Directions for this task:
Please copy out each line of the listing that contains the word "απλώς".
Start of Dataset records
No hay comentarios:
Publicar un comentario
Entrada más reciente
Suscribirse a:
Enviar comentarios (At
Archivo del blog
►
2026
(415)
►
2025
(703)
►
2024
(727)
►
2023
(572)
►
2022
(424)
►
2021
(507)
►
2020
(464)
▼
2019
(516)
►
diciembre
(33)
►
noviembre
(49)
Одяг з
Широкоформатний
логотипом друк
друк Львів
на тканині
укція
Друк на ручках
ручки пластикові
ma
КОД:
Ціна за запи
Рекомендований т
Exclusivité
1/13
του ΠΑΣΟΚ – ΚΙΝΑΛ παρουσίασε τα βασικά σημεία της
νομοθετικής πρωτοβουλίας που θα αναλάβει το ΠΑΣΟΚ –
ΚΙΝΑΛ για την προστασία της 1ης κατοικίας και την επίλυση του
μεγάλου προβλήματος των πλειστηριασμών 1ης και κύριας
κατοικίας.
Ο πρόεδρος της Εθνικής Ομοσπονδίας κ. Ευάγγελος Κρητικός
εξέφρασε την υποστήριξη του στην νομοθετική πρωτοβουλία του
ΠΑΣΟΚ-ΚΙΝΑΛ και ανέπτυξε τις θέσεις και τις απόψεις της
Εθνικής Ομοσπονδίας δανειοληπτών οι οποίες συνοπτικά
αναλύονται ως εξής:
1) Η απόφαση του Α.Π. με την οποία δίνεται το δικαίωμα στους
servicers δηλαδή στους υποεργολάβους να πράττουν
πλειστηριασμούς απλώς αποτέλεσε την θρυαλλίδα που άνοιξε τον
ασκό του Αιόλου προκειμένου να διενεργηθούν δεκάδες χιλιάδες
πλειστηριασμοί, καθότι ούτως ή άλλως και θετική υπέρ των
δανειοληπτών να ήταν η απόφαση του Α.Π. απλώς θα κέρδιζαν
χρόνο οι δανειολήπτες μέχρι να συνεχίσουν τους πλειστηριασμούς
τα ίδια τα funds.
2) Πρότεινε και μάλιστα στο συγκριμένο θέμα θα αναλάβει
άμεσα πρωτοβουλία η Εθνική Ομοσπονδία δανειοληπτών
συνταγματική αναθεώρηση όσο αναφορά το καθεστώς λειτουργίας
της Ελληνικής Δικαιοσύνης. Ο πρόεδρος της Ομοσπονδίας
End of Dataset records
Output for this task:
πλειστηριασμούς απλώς αποτέλεσε την θρυαλλίδα που άνοιξε τον
δανειοληπτών να ήταν η απόφαση του Α.Π. απλώς θα κέρδιζαν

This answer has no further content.